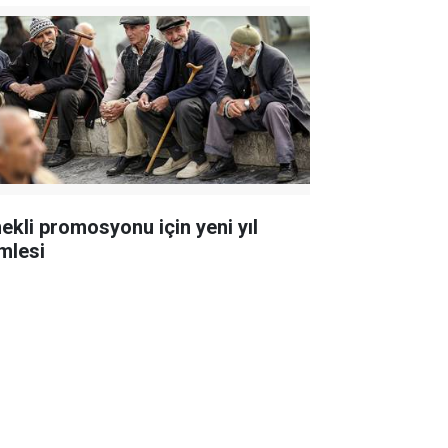
ekli promosyonu için yeni yıl
mlesi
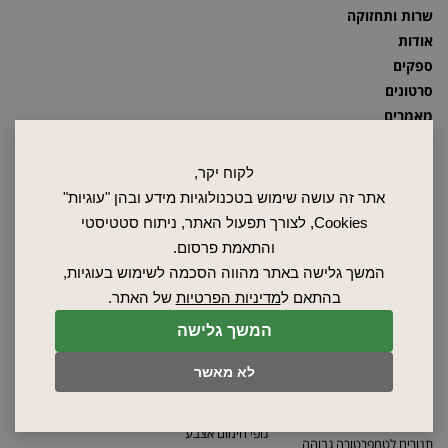
שרות ותחזוקה
אודות
ספקים
סרטונים
מאמרים
תקנון
מפת האתר
לקוח יקר,
הצהרת נגישות
אתר זה עושה שימוש בטכנולוגיות מידע ובהן "עוגיות"
מדיניות פרטיות
Cookies, לצורך תפעול האתר, ניתוח סטטיסטי
מדיניות החזרת מוצרים
והתאמת פרסום.
המשך גלישה באתר מהווה הסכמה לשימוש בעוגיות,
תנורים תעשייתיים
תנורי תא
בהתאם ל
מדיניות הפרטיות
של האתר.
תנורי מעבדה
תנורי נידוף ממיסים
תנורי ייבוש
בידוד לתנורים
המשך גלישה
תנורי צינור תעשייתיים
מידוף לתנורים
תנורי ואקום
אמבטי מים
לא מאשר
תנור מלח לטיפול תרמי
אמבט חימום סודה קאוסטית
תנורים לטיפול תרמי עד
גופי חימום
850°C
גופי חימום אצבע
תנורים לטמפרטורה גבוהה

■ ■ ■ ■

Directions for this task
The records above are to be transcribed word for word. Skip the images.

Solution
ekli promosyonu için yeni yıl
mlesi
שרות ותחזוקה
אודות
ספקים
סרטונים
מאמרים
תקנון
מפת האתר
לקוח יקר,
הצהרת נגישות
אתר זה עושה שימוש בטכנולוגיות מידע ובהן "עוגיות"
מדיניות פרטיות
Cookies, לצורך תפעול האתר, ניתוח סטטיסטי
מדיניות החזרת מוצרים
והתאמת פרסום.
המשך גלישה באתר מהווה הסכמה לשימוש בעוגיות,
תנורים תעשייתיים
תנורי תא
בהתאם ל
מדיניות הפרטיות
של האתר.
תנורי מעבדה
תנורי נידוף ממיסים
תנורי ייבוש
בידוד לתנורים
המשך גלישה
תנורי צינור תעשייתיים
מידוף לתנורים
תנורי ואקום
אמבטי מים
לא מאשר
תנור מלח לטיפול תרמי
אמבט חימום סודה קאוסטית
תנורים לטיפול תרמי עד
גופי חימום
850°C
גופי חימום אצבע
תנורים לטמפרטורה גבוהה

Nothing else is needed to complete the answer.